• [ACTION ITEM]
Give back every record exactly as written.

======

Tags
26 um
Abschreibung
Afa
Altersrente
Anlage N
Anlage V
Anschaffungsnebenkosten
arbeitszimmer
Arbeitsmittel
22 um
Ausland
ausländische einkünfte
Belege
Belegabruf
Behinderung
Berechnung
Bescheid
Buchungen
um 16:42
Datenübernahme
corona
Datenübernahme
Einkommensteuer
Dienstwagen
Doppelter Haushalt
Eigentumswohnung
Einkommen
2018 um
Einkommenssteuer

======

• [SOLUTION]
Tags
26 um
Abschreibung
Afa
Altersrente
Anlage N
Anlage V
Anschaffungsnebenkosten
arbeitszimmer
Arbeitsmittel
22 um
Ausland
ausländische einkünfte
Belege
Belegabruf
Behinderung
Berechnung
Bescheid
Buchungen
um 16:42
Datenübernahme
corona
Datenübernahme
Einkommensteuer
Dienstwagen
Doppelter Haushalt
Eigentumswohnung
Einkommen
2018 um
Einkommenssteuer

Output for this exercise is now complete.